(Source data)
+ + + +

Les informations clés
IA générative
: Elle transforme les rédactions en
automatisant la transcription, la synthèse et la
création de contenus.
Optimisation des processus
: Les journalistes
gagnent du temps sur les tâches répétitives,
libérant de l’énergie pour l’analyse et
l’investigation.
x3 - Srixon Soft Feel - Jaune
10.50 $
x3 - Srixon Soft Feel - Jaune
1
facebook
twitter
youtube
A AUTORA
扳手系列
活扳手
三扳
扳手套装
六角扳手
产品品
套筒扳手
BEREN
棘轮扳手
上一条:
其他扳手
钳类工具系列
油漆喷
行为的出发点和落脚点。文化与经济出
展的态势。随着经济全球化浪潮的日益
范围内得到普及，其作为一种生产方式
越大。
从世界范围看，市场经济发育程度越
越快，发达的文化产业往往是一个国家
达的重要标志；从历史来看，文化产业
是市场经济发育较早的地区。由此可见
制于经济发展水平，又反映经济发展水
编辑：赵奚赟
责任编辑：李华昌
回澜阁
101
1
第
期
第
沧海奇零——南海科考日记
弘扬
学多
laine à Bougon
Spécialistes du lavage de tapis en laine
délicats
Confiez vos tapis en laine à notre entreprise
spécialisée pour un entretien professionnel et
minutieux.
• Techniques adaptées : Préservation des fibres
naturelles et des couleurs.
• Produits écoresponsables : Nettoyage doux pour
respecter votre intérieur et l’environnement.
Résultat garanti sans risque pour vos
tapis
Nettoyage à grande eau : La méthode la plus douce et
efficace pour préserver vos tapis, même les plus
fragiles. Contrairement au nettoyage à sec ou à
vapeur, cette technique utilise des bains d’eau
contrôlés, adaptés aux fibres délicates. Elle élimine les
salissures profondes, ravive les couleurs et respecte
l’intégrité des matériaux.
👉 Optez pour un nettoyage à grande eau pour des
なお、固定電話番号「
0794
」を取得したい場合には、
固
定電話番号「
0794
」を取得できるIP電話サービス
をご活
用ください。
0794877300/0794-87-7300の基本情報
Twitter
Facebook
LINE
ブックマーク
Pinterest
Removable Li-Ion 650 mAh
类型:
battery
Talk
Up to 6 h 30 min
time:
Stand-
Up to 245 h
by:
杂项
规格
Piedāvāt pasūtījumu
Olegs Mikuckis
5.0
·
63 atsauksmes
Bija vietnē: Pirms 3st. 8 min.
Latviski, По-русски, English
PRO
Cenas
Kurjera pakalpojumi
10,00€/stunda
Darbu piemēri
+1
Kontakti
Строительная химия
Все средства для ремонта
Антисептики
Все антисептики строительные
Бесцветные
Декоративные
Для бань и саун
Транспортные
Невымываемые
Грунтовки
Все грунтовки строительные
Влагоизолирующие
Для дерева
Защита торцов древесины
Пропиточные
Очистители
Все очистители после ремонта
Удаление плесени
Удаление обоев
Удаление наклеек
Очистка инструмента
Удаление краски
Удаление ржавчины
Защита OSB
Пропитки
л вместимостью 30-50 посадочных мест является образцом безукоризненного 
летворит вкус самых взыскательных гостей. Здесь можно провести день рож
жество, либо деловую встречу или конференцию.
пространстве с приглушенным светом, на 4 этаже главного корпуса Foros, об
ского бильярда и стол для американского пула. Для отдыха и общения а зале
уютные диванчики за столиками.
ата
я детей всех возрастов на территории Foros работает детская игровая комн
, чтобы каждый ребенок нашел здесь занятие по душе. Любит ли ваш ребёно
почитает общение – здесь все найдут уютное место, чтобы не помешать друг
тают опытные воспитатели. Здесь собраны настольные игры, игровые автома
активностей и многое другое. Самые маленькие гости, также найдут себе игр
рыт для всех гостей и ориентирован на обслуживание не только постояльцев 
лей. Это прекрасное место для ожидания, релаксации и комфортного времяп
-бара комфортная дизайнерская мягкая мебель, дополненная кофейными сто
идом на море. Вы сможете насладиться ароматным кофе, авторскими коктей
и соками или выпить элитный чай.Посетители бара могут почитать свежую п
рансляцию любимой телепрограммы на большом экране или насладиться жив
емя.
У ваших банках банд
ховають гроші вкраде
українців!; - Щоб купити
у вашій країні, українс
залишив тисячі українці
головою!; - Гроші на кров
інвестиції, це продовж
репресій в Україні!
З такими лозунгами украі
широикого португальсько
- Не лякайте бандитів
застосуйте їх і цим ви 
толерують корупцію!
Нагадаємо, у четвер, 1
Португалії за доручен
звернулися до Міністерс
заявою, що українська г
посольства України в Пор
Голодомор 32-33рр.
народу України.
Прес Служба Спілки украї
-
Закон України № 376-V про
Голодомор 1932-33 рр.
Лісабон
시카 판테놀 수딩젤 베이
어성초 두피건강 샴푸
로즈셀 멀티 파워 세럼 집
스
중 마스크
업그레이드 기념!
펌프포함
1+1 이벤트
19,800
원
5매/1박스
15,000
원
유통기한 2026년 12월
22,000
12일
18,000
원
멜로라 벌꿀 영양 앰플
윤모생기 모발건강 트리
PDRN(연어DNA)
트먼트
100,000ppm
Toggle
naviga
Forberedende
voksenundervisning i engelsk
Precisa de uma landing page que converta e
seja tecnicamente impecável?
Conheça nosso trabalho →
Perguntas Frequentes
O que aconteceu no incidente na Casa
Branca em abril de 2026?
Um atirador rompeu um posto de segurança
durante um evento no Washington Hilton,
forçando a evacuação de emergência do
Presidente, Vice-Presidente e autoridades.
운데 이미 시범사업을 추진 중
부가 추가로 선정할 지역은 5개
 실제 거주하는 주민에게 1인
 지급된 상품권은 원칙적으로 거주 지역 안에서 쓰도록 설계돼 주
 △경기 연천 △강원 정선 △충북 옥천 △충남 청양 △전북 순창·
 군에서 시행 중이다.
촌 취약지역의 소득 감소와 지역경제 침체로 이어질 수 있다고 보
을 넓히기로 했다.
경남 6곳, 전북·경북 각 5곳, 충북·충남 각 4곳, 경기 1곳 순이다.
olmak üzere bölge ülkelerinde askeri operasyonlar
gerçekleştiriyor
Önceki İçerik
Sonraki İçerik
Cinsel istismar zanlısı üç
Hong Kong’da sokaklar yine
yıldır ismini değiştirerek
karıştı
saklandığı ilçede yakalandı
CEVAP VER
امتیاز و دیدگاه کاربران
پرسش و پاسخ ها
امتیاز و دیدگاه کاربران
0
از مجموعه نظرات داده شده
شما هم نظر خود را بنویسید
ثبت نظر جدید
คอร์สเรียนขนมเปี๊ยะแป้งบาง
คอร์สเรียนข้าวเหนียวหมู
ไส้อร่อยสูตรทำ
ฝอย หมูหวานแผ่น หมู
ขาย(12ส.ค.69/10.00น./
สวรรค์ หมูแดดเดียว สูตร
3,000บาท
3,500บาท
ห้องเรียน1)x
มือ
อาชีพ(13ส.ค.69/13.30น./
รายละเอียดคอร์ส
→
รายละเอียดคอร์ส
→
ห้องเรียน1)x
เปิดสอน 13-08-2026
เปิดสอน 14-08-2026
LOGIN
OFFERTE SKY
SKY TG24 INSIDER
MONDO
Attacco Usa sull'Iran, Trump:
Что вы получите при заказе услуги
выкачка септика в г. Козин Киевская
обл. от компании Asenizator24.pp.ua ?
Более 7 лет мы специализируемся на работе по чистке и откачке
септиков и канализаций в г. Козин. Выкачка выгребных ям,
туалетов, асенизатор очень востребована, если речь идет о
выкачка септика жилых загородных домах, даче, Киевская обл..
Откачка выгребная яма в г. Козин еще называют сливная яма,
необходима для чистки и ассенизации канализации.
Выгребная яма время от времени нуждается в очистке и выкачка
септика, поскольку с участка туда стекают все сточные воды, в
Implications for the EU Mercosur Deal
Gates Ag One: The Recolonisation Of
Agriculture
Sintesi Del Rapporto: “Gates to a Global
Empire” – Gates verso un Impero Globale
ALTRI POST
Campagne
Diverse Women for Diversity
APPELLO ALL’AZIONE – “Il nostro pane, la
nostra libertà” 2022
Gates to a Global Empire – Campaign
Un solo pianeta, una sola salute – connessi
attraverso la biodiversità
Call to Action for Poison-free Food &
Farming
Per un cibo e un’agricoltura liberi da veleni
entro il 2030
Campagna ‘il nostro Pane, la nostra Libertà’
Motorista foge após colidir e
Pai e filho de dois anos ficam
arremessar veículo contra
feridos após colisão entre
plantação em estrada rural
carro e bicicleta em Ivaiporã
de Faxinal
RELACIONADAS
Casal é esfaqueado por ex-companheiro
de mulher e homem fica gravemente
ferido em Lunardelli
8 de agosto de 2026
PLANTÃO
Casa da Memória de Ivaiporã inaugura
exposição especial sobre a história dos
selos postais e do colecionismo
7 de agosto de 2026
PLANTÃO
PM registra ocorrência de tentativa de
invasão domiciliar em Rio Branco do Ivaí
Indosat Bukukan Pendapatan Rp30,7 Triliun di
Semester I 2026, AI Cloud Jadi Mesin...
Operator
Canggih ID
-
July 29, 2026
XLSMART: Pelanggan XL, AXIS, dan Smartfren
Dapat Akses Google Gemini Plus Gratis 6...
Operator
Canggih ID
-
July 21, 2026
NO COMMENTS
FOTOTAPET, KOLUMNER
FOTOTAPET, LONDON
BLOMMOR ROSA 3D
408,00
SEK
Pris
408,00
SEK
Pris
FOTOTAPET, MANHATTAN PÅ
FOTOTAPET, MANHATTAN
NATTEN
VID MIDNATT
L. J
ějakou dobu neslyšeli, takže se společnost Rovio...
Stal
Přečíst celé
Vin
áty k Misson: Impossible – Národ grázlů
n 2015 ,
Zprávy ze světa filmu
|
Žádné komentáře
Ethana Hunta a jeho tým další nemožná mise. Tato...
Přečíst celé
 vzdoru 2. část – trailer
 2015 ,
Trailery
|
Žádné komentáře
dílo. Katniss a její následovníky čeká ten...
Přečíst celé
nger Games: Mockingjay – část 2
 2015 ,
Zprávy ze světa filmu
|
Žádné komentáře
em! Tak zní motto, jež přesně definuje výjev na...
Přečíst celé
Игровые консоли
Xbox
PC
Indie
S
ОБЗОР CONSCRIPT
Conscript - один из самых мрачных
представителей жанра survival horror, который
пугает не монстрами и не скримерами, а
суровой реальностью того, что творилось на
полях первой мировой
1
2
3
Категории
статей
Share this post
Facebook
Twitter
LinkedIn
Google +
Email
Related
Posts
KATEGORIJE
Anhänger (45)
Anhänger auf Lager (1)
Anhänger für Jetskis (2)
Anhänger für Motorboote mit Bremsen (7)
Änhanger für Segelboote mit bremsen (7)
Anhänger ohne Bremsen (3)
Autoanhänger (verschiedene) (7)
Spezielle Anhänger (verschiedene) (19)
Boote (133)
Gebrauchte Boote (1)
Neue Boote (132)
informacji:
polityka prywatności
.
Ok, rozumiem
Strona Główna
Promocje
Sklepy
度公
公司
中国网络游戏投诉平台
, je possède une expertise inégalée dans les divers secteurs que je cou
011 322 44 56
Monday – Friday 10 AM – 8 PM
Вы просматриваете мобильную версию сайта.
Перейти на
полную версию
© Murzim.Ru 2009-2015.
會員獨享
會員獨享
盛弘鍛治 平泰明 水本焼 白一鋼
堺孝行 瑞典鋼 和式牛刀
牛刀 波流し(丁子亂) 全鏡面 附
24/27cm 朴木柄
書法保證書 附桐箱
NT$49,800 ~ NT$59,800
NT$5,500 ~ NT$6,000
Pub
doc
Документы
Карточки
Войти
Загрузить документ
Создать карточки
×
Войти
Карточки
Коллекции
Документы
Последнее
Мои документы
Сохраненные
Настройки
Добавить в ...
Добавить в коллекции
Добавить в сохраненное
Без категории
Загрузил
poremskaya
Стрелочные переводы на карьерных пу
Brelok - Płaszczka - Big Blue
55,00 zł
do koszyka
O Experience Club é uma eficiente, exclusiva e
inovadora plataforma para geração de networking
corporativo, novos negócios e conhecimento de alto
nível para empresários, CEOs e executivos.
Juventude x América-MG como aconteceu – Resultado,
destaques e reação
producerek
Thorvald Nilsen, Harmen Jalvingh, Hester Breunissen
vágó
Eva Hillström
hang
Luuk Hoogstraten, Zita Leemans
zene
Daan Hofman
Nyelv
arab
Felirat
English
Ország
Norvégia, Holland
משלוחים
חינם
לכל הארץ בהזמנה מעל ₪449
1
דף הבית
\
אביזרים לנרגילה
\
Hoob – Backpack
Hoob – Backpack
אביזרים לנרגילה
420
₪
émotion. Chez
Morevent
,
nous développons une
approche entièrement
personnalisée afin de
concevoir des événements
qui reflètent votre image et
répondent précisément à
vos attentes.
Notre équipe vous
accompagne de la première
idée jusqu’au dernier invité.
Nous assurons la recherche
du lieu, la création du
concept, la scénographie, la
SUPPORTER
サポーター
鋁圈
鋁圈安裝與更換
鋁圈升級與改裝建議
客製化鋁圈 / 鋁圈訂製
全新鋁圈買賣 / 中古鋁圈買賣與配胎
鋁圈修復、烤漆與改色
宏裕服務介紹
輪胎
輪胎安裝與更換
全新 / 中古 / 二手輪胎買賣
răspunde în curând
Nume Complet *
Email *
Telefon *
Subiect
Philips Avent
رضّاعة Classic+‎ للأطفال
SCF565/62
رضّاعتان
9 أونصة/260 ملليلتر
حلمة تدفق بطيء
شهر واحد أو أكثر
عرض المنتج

+ + + +

What needs to be done
Return all lines above that mention the word "nostra".

Answer to the problem
nostra libertà” 2022
Campagna ‘il nostro Pane, la nostra Libertà’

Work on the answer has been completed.